Ya el pasado domingo, el cantante asistió sobre la M-30, una de las vías que circunvala Madrid, al bautizo del “Puente del Corazón Partío” (hasta ahora conocido como puente de la Estrella) y allí ofreció un breve concierto sorpresa para empezar a calentarles los ánimos a los madrileños tras meses de confinamiento.
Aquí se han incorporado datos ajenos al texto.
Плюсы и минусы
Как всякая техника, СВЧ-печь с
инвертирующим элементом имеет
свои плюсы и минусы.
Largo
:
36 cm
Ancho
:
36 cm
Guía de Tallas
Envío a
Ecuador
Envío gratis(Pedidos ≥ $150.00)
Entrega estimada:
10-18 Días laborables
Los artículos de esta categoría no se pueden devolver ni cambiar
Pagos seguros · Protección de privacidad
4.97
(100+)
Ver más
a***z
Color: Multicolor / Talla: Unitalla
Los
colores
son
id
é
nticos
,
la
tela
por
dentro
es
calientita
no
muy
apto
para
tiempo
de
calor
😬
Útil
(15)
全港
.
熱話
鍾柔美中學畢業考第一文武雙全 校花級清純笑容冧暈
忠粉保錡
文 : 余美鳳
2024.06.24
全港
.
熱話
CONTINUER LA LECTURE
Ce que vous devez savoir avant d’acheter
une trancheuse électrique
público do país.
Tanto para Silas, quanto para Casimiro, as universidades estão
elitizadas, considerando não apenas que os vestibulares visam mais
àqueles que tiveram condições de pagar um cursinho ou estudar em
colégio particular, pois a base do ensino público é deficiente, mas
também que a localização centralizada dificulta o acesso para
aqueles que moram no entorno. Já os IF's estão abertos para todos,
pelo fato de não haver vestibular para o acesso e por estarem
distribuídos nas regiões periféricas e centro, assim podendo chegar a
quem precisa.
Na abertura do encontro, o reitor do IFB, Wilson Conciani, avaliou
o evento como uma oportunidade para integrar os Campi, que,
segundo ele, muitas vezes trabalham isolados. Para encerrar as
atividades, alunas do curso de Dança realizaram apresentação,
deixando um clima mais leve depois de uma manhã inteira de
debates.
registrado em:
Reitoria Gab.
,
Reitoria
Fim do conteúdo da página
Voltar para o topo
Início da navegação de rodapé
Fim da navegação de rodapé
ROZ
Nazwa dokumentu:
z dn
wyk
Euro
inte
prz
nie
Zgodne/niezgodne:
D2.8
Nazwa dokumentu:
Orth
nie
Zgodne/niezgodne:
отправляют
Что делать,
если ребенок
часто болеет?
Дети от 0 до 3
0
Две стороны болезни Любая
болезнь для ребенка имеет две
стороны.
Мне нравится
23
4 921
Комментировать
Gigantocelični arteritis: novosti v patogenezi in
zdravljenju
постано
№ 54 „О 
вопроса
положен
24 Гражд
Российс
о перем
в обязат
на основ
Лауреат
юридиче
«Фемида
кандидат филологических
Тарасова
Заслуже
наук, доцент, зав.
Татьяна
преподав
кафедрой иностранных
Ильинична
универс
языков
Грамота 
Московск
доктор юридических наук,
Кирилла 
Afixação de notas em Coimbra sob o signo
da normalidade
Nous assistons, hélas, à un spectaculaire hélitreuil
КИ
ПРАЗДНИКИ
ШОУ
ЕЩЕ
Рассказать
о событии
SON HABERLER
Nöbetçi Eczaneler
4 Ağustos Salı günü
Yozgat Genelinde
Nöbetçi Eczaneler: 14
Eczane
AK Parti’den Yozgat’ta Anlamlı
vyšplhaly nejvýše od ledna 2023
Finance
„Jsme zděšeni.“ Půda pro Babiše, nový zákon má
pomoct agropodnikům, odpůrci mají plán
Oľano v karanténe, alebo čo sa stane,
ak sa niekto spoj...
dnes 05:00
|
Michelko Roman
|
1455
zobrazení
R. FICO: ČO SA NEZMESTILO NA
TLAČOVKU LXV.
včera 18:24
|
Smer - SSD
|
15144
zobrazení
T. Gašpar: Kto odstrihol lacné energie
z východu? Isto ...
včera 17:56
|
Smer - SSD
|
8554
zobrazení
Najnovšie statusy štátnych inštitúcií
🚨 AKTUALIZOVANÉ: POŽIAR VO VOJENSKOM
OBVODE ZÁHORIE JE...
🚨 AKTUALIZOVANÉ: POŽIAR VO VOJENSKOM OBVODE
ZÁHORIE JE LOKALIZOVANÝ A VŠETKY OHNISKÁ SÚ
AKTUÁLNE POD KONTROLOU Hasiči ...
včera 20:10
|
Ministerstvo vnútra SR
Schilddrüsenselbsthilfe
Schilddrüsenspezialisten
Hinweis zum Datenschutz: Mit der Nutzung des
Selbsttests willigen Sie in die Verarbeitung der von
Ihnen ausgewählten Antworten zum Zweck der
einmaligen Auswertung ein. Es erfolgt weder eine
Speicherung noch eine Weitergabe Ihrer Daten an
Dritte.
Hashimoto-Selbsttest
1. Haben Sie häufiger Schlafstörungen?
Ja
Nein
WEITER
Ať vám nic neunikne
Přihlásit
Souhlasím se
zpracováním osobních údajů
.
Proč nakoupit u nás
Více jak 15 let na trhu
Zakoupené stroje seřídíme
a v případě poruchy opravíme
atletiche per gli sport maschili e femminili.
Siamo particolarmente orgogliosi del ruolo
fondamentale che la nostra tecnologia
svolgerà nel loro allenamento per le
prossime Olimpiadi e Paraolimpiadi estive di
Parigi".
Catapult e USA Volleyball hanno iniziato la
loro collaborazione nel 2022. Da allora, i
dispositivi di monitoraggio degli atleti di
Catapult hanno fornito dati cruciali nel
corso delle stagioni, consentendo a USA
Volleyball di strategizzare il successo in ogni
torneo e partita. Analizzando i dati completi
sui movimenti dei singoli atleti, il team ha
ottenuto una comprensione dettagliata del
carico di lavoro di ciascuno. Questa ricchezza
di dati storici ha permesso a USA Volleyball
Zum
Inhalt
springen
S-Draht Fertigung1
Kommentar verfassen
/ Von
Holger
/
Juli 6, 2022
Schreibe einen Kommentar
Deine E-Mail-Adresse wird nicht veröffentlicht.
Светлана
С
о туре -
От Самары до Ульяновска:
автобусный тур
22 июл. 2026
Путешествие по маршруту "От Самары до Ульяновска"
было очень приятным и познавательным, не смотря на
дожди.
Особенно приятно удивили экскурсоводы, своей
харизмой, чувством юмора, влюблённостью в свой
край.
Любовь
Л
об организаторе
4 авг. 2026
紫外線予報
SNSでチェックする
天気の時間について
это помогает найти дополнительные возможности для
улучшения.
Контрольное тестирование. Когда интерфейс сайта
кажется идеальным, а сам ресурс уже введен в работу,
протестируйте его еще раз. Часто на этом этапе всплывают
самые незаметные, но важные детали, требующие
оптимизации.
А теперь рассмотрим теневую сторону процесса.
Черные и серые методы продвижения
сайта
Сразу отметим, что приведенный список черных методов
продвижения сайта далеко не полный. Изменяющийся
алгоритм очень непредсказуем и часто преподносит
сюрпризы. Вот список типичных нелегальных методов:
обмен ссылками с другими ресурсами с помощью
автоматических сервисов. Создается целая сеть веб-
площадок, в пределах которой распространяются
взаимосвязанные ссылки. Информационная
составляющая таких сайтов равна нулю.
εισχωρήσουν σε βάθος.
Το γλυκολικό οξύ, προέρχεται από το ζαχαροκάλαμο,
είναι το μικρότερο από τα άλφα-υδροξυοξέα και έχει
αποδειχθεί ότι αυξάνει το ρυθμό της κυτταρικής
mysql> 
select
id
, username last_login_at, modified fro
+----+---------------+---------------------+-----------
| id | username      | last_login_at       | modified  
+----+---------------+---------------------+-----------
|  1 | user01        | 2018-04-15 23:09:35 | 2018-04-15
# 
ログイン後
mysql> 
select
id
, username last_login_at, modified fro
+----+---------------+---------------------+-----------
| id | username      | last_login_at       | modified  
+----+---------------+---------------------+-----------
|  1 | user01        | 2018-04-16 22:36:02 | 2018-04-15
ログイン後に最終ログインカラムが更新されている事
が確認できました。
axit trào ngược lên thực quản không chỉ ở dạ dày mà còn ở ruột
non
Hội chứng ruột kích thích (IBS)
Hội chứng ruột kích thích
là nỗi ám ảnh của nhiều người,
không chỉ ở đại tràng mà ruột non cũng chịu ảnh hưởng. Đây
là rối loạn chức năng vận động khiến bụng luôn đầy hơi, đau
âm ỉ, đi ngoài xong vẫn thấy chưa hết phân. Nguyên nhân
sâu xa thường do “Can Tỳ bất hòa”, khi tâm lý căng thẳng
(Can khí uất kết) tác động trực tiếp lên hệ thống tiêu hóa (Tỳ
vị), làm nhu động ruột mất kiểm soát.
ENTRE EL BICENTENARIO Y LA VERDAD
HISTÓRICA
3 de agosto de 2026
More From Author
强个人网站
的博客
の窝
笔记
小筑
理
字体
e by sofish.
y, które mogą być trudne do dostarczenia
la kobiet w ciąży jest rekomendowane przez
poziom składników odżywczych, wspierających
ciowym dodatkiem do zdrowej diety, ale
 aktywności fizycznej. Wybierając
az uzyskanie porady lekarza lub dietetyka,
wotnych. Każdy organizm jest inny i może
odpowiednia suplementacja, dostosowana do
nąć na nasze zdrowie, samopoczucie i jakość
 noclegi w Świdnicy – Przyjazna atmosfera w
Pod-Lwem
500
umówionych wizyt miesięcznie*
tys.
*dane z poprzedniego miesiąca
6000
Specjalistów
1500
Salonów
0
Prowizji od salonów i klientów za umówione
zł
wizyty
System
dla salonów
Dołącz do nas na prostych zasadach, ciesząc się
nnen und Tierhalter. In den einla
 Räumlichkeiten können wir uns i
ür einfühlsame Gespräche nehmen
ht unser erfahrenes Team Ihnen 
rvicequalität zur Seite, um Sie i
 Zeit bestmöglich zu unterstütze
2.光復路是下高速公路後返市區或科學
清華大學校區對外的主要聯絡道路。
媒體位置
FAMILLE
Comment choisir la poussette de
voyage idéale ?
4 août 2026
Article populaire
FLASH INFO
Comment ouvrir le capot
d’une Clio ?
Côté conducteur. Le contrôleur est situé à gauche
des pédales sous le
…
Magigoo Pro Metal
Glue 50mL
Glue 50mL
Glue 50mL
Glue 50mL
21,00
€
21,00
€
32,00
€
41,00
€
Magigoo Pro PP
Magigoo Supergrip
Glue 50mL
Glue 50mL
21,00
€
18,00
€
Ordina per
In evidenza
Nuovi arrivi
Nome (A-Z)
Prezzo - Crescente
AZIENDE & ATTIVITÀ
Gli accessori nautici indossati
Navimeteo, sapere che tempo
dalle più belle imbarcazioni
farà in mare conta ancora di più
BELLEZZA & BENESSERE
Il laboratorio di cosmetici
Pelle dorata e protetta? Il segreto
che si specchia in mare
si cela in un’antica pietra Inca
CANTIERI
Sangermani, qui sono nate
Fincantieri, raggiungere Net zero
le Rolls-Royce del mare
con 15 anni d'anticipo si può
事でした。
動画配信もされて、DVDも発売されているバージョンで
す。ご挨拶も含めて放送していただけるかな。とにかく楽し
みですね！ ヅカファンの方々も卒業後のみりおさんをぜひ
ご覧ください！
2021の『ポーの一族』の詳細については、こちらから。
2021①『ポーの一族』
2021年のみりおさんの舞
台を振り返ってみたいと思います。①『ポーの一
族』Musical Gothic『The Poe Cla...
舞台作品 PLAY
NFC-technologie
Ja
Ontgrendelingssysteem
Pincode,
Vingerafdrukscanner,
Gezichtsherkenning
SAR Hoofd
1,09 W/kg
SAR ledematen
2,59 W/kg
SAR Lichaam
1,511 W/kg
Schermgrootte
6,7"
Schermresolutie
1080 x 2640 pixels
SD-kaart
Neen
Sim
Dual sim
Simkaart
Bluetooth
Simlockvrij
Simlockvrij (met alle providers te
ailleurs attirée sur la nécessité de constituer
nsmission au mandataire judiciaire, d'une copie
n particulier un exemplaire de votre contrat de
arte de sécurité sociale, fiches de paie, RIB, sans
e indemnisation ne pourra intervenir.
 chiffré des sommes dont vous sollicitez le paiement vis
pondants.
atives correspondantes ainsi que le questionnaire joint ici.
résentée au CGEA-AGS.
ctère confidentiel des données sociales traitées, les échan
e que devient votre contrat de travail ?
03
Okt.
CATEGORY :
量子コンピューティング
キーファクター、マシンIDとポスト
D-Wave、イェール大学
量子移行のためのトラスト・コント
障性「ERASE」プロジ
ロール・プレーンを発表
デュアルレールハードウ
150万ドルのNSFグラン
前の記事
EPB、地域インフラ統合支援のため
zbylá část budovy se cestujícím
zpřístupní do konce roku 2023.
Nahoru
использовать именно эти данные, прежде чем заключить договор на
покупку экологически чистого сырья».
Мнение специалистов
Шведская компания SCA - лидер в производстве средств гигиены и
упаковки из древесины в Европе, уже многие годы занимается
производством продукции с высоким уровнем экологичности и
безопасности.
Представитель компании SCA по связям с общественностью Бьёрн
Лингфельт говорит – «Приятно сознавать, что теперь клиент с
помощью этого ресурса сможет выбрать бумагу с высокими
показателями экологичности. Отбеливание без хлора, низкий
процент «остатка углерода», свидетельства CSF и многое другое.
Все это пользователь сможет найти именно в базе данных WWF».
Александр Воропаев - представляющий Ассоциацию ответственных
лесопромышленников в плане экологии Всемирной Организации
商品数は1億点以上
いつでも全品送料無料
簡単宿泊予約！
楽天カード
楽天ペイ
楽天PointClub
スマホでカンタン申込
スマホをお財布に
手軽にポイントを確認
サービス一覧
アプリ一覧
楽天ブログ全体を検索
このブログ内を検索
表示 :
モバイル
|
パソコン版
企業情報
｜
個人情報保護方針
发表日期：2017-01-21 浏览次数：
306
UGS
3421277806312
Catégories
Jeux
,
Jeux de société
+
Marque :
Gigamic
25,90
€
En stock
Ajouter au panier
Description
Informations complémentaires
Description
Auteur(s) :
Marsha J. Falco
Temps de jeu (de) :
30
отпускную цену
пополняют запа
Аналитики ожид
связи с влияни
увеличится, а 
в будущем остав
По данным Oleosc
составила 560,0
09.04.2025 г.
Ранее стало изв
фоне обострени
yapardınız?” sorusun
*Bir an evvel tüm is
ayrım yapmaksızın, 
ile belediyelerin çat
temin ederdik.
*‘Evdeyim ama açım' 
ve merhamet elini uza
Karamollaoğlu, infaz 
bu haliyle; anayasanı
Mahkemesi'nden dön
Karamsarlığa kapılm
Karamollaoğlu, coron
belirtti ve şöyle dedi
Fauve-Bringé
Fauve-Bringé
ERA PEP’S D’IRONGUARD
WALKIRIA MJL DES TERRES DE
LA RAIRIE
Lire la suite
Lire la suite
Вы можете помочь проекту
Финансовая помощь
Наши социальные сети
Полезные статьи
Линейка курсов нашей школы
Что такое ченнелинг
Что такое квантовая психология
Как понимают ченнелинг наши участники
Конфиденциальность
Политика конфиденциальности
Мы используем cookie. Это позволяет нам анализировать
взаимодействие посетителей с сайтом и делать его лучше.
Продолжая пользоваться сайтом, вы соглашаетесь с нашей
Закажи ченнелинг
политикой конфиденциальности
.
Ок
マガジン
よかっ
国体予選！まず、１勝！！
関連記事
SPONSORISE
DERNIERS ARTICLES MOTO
Para Sanz, el niño que se crio entre la Avenida del Doctor García Tapia, el Parque Z y el citado puente de la Estrella en Madrid, desde el que cegado por los faros de los coches imaginó muchas melodías, estos han sido uno días “de muchas emociones”.

Así dijo en el Palacio de Cibeles, sede del ayuntamiento, al recibir reconocimiento a su trayectoria y por su vinculación a Madrid y barrio de Moratalaz”.

REALIZA DESEO

“He vuelto a mi barrio y al puente en el que pedí que me pudiera dedicar a la música. Se me cumplió, así que puedo afirmar que ese puente tiene algo de mágico, como Madrid, que tiene magia y no importa cuánto tiempo pases fuera, porque siempre te recibe con el abrazo abierto y así lo digo en todas partes: que es de las ciudades que mejor reciben en el mundo”, ha agradecido el artista.

Lo dijo ante su hija Manuela, recién llegada de México, pero también madrileña -como le ha recordado su padre-, y tras acercarse a colocar flores en el pebetero de Cibeles por “quienes fallecieron durante el confinamiento por el virus y en reconocimiento a los que han puesto su granito de arena para que esto sea más soportable”.